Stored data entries
+++++

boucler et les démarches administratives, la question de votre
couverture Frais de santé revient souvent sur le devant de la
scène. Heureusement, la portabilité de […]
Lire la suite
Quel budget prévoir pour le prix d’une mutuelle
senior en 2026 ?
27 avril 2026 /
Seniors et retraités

+++++

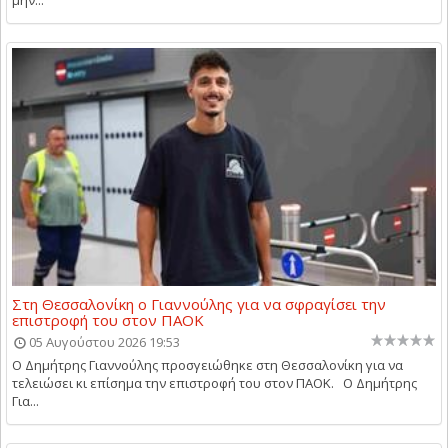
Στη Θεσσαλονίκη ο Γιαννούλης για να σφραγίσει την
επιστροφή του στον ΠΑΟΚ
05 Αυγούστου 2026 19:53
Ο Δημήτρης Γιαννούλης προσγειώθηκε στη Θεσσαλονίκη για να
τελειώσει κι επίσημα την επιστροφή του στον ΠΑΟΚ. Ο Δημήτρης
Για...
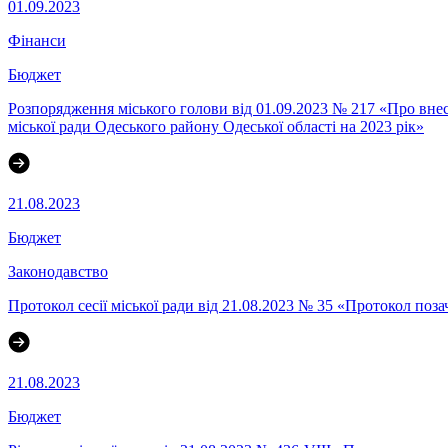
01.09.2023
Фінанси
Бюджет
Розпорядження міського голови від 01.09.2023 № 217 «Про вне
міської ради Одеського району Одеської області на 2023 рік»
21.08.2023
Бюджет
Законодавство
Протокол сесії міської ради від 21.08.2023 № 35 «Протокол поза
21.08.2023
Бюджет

+++++

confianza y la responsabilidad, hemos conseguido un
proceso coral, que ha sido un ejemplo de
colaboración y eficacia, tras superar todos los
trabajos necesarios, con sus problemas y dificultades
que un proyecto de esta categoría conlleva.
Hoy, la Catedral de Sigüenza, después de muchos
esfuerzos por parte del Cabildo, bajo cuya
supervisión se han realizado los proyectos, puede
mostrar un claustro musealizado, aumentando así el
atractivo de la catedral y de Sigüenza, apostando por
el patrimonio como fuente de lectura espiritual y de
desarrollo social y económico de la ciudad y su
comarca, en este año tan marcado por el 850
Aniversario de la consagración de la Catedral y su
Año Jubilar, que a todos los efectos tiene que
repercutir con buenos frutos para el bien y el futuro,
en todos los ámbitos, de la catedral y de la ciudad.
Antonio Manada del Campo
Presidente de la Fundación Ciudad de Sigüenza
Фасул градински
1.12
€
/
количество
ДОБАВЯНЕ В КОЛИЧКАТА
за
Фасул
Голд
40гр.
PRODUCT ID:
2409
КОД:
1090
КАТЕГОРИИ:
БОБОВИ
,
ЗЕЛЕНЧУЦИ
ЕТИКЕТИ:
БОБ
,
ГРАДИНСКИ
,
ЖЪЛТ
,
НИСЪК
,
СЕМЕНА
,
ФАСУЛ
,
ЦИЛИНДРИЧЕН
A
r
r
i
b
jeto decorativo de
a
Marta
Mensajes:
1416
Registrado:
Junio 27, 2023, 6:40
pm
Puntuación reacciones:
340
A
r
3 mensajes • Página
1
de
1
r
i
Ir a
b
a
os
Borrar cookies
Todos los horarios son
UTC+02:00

+++++

Starting at the line above that contains "boucler et les", write out each line exactly until the line that contains "Seniors et retraités" has been written, and stop there.

WRITTEN RESPONSE ::
boucler et les démarches administratives, la question de votre
couverture Frais de santé revient souvent sur le devant de la
scène. Heureusement, la portabilité de […]
Lire la suite
Quel budget prévoir pour le prix d’une mutuelle
senior en 2026 ?
27 avril 2026 /
Seniors et retraités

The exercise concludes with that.